If your business sends personal data overseas, you must ensure that you are complying with data protection laws. A recent Irish case found that Facebook owner, Meta, breached data protection laws by unlawfully sending user data from the EU to the US. In this article, we unpack the data protection laws concerning sending personal data overseas, how Facebook breached data protection laws and how you can avoid the same mistakes.

Transferring Personal Data Outside of the United Kingdom

All UK businesses that process personal data must comply with data protection laws. Examples of situations where you may transfer personal data outside of the UK include where:

  • you input personal data into software, such as your CRM, that is operated out of another country;
  • your IT support or customer service centre operates out of another country; and
  • you have a related entity based in another country.

Generally, transferring personal data outside the UK is prohibited unless you can rely on an exemption. This is because some countries do not have adequate data protection laws in place, and it is essential to ensure that all personal data you process is well looked after and protected.

The key exceptions you may rely on are:

  • where you are transferring personal data to an approved jurisdiction;
  • where appropriate safeguards have been put in place to protect the transfer (most commonly through approved contractual clauses); or
  • where you have consent.

Let us explore these exceptions in further detail.

Transferring Personal Data to an Approved Jurisdiction

You may transfer data to an approved jurisdiction, provided you comply with the standard rules of transferring personal data. The UK has currently approved the following countries as locations that provide an adequate level of data protection:

  • Andorra;
  • Argentina;
  • Canada (commercial organisations);
  • the EU member states and European Economic Area Members;
  • Faroe Islands;
  • Guernsey;
  • Israel;
  • Isle of Man;
  • Japan;
  • Jersey;
  • New Zealand;
  • Gibraltar;
  • Switzerland; and
  • Uruguay.

Appropriate Safeguards

If the location you are sending personal data to is not an approved country, you can implement safeguards to protect the transfer and receipt of personal data. The most common way to do this is to implement contractual provisions approved by the UK's Information Commissioner's Office (ICO) to protect the transfer.

Before relying on an appropriate safeguard to make a restricted transfer, make sure the people whose data is being transferred have an essentially equal level of protection as they would in the UK.

Consent

You can obtain explicit consent from individuals to transfer their personal data outside of the UK after informing them of the possible risks of such transfers. A general consent to transfer data to third parties or general notification of the third parties you disclose to in your privacy policy is not sufficient consent. The consent has to be very specific and voluntary. However, this is usually impractical for most situations.

Facebook's Breach of Data Protection Laws

Facebook owner Meta is one of the world's most valuable companies and processes the personal data of millions of users. In May 2023, Meta was fined £1 billion by Ireland's Data Protection Commission and ordered to suspend the transfer of user data from the EU to the US.

This is because Meta was transferring personal data from the EU to the US without ensuring proper safeguards were in place. Facebook used approved terms in their contracts to cover the transfer of personal data overseas. However, these terms were insufficient to address the risks to the fundamental rights and freedoms of data subjects.

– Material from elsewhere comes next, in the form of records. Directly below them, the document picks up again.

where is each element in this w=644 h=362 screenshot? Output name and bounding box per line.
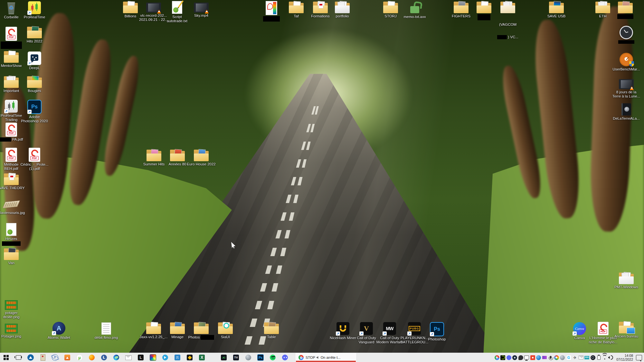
desktop-icon-storj[interactable]: STORJ <box>378 2 403 18</box>
logitech-g-tray-icon[interactable]: G <box>566 355 572 360</box>
desktop-icon-nicehash[interactable]: NiceHash Miner <box>331 322 355 340</box>
desktop-icon-prorealtime[interactable]: ProRealTime <box>22 1 47 19</box>
taskbar-app-utorrent[interactable]: µ <box>73 353 86 362</box>
desktop-icon-important[interactable]: Important <box>0 77 24 93</box>
mail-tray-icon[interactable] <box>579 355 583 360</box>
taskbar-app-discord[interactable] <box>279 353 291 362</box>
desktop-icon-siaui[interactable]: SiaUI <box>213 323 238 339</box>
desktop-icon-script-autotrade[interactable]: Script autotrade.txt <box>165 1 189 23</box>
desktop-icon-summer-hits[interactable]: Summer Hits <box>142 150 166 166</box>
volume-tray-icon[interactable] <box>608 355 613 360</box>
paper-plane-tray-icon[interactable]: ✈ <box>573 355 577 360</box>
dark-app-tray-icon[interactable] <box>512 355 517 360</box>
desktop-icon-jaxx[interactable]: Jaxx-vv1.2.25_... <box>141 323 166 339</box>
desktop-icon-minage[interactable]: Minage <box>165 323 190 339</box>
desktop-icon-euro-house[interactable]: Euro House 2022 <box>189 150 213 166</box>
taskbar-app-tradingview[interactable]: TV <box>230 353 242 362</box>
desktop-icon-canva[interactable]: Canva Canva <box>567 322 592 340</box>
usb-tray-icon[interactable] <box>596 355 601 360</box>
taskbar-app-ic-markets[interactable]: .IC <box>218 353 230 362</box>
desktop-icon-cedric-pdf[interactable]: PDF Cédric_-_Prote... (1).pdf <box>22 148 47 171</box>
desktop-icon-wave-theory[interactable]: WAVE THEORY <box>0 174 24 190</box>
desktop-icon-homme-babylone[interactable]: PDF L'Homme le plus riche de Babylo... <box>591 322 615 344</box>
desktop-icon-deepl[interactable]: DeepL <box>22 51 47 70</box>
start-button[interactable] <box>0 353 12 362</box>
action-center-button[interactable] <box>636 355 642 360</box>
desktop-icon-hits-2022[interactable]: Hits 2022 <box>22 27 47 43</box>
desktop-icon-taf[interactable]: Taf <box>284 2 308 18</box>
desktop-icon-userbenchmark[interactable]: UserBenchMar... <box>614 53 639 71</box>
desktop-icon-photoshop-2020[interactable]: Ps Adobe Photoshop 2020 <box>22 100 47 123</box>
taskbar-app-tower[interactable] <box>37 353 49 362</box>
desktop-icon-mentorshow[interactable]: MentorShow <box>0 51 24 68</box>
desktop-icon-delaterre[interactable]: DeLaTerreALa... <box>614 103 639 121</box>
desktop-icon-annees-80[interactable]: Années 80 <box>165 150 190 166</box>
desktop-icon-fighters[interactable]: FIGHTERS <box>449 2 473 18</box>
desktop-icon-cod-mw[interactable]: MW Call of Duty Modern Warfare <box>377 322 402 344</box>
taskbar-app-lightshot[interactable]: L <box>135 353 147 362</box>
desktop-icon-potager-droite[interactable]: potager droite.png <box>0 300 24 319</box>
desktop-icon-eth[interactable]: ETH <box>591 2 615 18</box>
wifi-tray-icon[interactable] <box>602 355 607 360</box>
desktop-icon-debit-ftmo[interactable]: débit ftmo.png <box>94 322 118 340</box>
taskbar-app-gray-ball[interactable] <box>242 353 254 362</box>
discord-tray-icon[interactable] <box>507 355 511 360</box>
desktop-icon-pa-pdf[interactable]: PDF PA.pdf <box>0 123 24 142</box>
chrome-task-button[interactable]: STOP On arrête t... <box>295 353 357 362</box>
taskbar-app-binance[interactable] <box>184 353 196 362</box>
red-app-tray-icon[interactable] <box>530 355 535 360</box>
desktop-icon-corbeille[interactable]: ♻ Corbeille <box>0 1 24 19</box>
taskbar-app-excel[interactable]: X <box>196 353 208 362</box>
desktop-icon-prorealtime-trading[interactable]: ProRealTime Trading <box>0 100 24 122</box>
desktop-icon-pdf-redacted[interactable]: PDF <box>0 27 24 50</box>
purple-app-tray-icon[interactable] <box>542 355 547 360</box>
desktop-icon-potager[interactable]: Potager.png <box>0 324 24 339</box>
bird-app-tray-icon[interactable] <box>518 355 523 360</box>
taskbar-app-media-converter[interactable] <box>147 353 159 362</box>
desktop-icon-photos[interactable]: Photos <box>189 323 213 340</box>
desktop-icon-redacted-document[interactable] <box>259 1 284 23</box>
desktop-icon-memo-axx[interactable]: memo-txt.axx <box>402 1 427 19</box>
desktop-icon-pubg[interactable]: PUBG PLAYERUNKN... BATTLEGROU... <box>402 322 427 344</box>
chrome-tray-icon[interactable] <box>495 355 499 360</box>
desktop-icon-clock-app[interactable] <box>614 26 639 45</box>
taskbar-app-litecoin[interactable]: Ł <box>98 353 110 362</box>
desktop-icon-sky-mp4[interactable]: Sky.mp4 <box>189 3 213 18</box>
desktop-icon-8-jours[interactable]: 8 jours de la Terre à la Lune... <box>614 79 639 98</box>
taskbar-app-blue-docs[interactable]: 呂 <box>171 353 184 362</box>
task-view-button[interactable] <box>12 353 24 362</box>
nvidia-tray-icon[interactable] <box>500 355 505 360</box>
desktop-icon-methode-pdf[interactable]: PDF Méthode BEH.pdf <box>0 148 24 171</box>
desktop-icon-table[interactable]: Table <box>259 323 284 339</box>
desktop-icon-vlc-record[interactable]: vlc-record-202... 2021.09.21 - 22... <box>141 3 166 22</box>
taskbar-clock[interactable]: 14:08 07/11/2022 <box>616 353 633 362</box>
taskbar-app-spotify[interactable] <box>267 353 279 362</box>
taskbar-app-firefox[interactable] <box>86 353 98 362</box>
taskbar-app-telegram[interactable] <box>159 353 171 362</box>
microphone-tray-icon[interactable] <box>548 355 553 360</box>
desktop-icon-pmt-windows[interactable]: PMT-Windows <box>614 273 639 289</box>
desktop-icon-save-usb[interactable]: SAVE USB <box>544 2 569 18</box>
desktop-icon-cod-vanguard[interactable]: V Call of Duty Vanguard <box>354 322 379 344</box>
desktop-icon-bougies[interactable]: Bougies <box>22 77 47 93</box>
desktop-icon-heures[interactable]: Heures <box>0 223 24 246</box>
desktop-icon-formations[interactable]: Formations <box>308 2 333 18</box>
color-wheel-tray-icon[interactable] <box>554 355 559 360</box>
steam-tray-icon[interactable] <box>591 355 595 360</box>
taskbar-app-photos[interactable] <box>61 353 73 362</box>
desktop-icon-portfolio[interactable]: portfolio <box>330 2 355 18</box>
desktop-icon-redacted-folder-2[interactable] <box>613 2 638 20</box>
desktop-icon-redacted-folder[interactable] <box>472 2 496 21</box>
desktop-icon-atomic-wallet[interactable]: A Atomic Wallet <box>47 322 71 340</box>
keyboard-tray-icon[interactable] <box>584 355 589 360</box>
display-sync-tray-icon[interactable] <box>524 355 529 360</box>
blue-ball-tray-icon[interactable] <box>536 355 541 360</box>
taskbar-app-blue-circle[interactable] <box>24 353 37 362</box>
desktop-icon-photoshop[interactable]: Ps Photoshop <box>425 322 449 341</box>
taskbar-app-mail[interactable] <box>122 353 135 362</box>
taskbar-app-edge[interactable] <box>110 353 122 362</box>
taskbar-app-photoshop[interactable]: Ps <box>254 353 267 362</box>
gray-ball-tray-icon[interactable] <box>560 355 565 360</box>
taskbar-app-atom[interactable] <box>49 353 61 362</box>
desktop-icon-vagcom[interactable]: (VAGCOM ) VC... <box>496 2 520 48</box>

The key reason for this is that the US Government has laws based on national security allowing it to access the personal data of individuals (including overseas individuals) held by US corporations without any effective safeguards or checks.

Consequently, the judgement will seriously affect all businesses that transfer personal data to the US. Notably, the EU is in talks with the US about implementing a new framework for transatlantic data transfers for transferring personal data. It remains to be seen how this will affect the UK.

What We Can Learn from Facebook

The Facebook decision is a solid reminder to all businesses that data protection authorities continue to monitor data and privacy compliance. Failure to comply with the law can incur costly fines for businesses.

To ensure your business is compliant with data protection laws, you should:

  1. Consider whether you can achieve your aims without sending personal data overseas. For example, determine whether you can anonymise the data.
  2. Assess whether the 'adequacy regulations' cover the transfer, that is, whether the transfer is to an approved country.
  3. If the transfer is not to an approved country, ensure you have an alternative mechanism to transfer personal data overseas, such as having 'appropriate safeguards' in place, including the approved contractual clauses.
  4. Before relying on 'appropriate safeguards', ensure you are satisfied that the relevant protections under UK data protection laws are not undermined for people whose data is transferred.
  5. Where you have a contract with the recipient of personal data, contact a privacy lawyer to help ensure it is compliant.

Key Takeaways

In summary, the Facebook case shows that businesses must comply with data protection laws and think twice before sending personal data to overseas countries. To avoid making the same mistakes, you should thoroughly audit your business' privacy practices and ensure you comply with the UK General Data Protection Regulations. In addition, consider which countries you send personal data to, and make risk assessments to ensure such transfers are compliant.